結構長くなってしまうかもしれないけれど、頑張って聞いてくれると嬉しい。
僕は昔から一人でどこかを探検することが好きだった。
山や森を歩いていると、誰が作ったのかはわからないけれど、道が続いていることはよくあったし、そういう道は僕の想像力を掻き立て、興奮させた。
その道のことを獣道ということを知ったころ、中学生頃になるかな、僕は自然を散策することはなくなっていた。
行動範囲は自然と学校や街に広がっていき、自然とは離れて行った。
僕はそのことを特に寂しいとは思わなかった。
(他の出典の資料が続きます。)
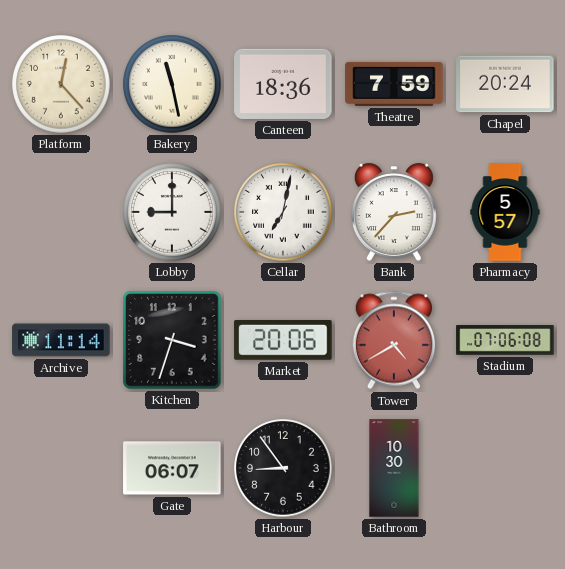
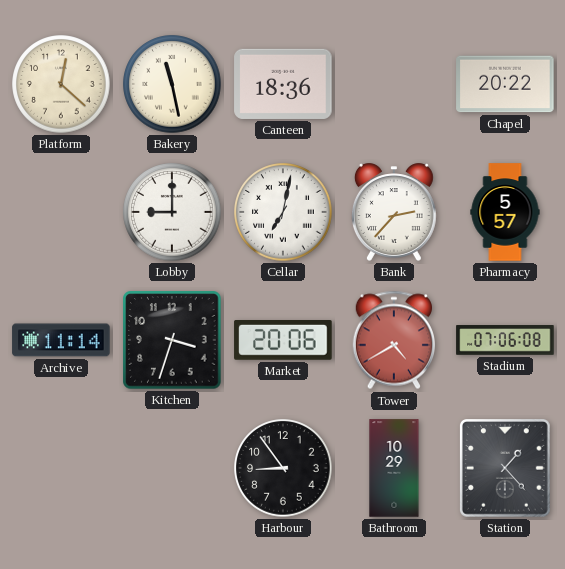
Platform: 12:23 -> 12:22
Theatre: 7:59 -> none
Chapel: 20:24 -> 20:22
Gate: 06:07 -> none
Bathroom: 10:30 -> 10:29
Station: none -> 1:23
何故なら慣れ親しんだ風景よりは光や音で満ち溢れた都会の方が若い僕には刺激が強かったからだ。
周りの学生や大人を見ても自分が正しいという結果をより強く理論付けて行っただけだった。
それらの人達の中には森の鳴き声や鳥の話を聞こうという人なんていなかったんだ。
しかし、僕の年齢が三十代に乗り上げてから転機が訪れた。
転勤が命じられて、地方の分社に努めることになり、当面の住居を探して親戚を回っていると、ちょうど誰も借り手が見つかっていない一軒家が出てきたのだ。
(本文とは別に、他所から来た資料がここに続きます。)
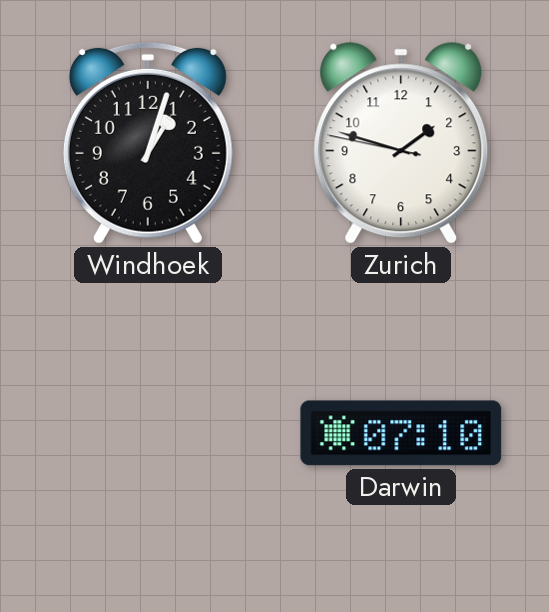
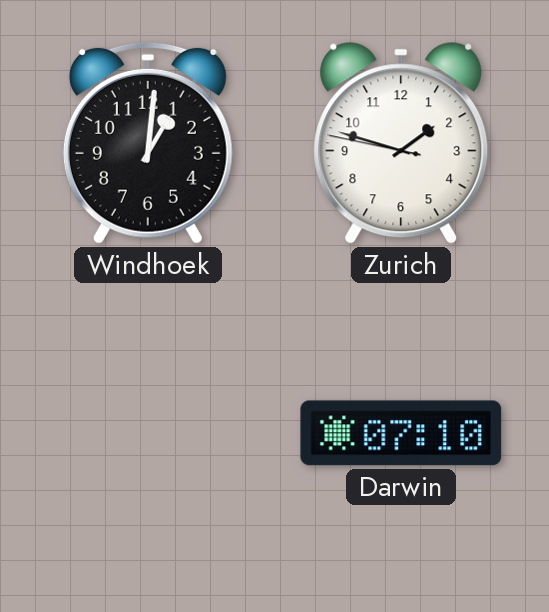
Windhoek: 1:03 -> 1:01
一人暮らしである自分には二階建てであることは大きすぎて合わないかと考えたけれど、知り合いであるが故の破格の値段を鑑みると、その家に住むことが一番であるという結論に至った。
これで僕の物語の序章は終わり。これから起こる事柄が僕の人生に大きな意味を持っていることは間違いありません。
僕は彼らに出会うために生まれてきたのかもしれないと思わせるほどの出会いです。
僕は、約二十数年ぶりに、自然と出会うことになる。そこで僕が見て、関わった不思議な人や物たちのことがあなたに伝わればいいと、僕は心から思っているよ。
僕は深々と頭を下げた。物語が始まる。